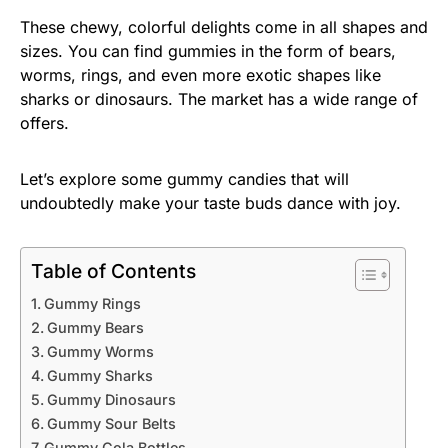
These chewy, colorful delights come in all shapes and
sizes. You can find gummies in the form of bears,
worms, rings, and even more exotic shapes like
sharks or dinosaurs. The market has a wide range of
offers.
Let’s explore some gummy candies that will
undoubtedly make your taste buds dance with joy.
Table of Contents
Gummy Rings
Gummy Bears
Gummy Worms
Gummy Sharks
Gummy Dinosaurs
Gummy Sour Belts
Gummy Cola Bottles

....

• [Exercise aim]
Your answer must be the lines from the one holding "Table of Contents" to the end of the listing above, exactly as written and nothing else.

• [Answer to this exercise]
Table of Contents
Gummy Rings
Gummy Bears
Gummy Worms
Gummy Sharks
Gummy Dinosaurs
Gummy Sour Belts
Gummy Cola Bottles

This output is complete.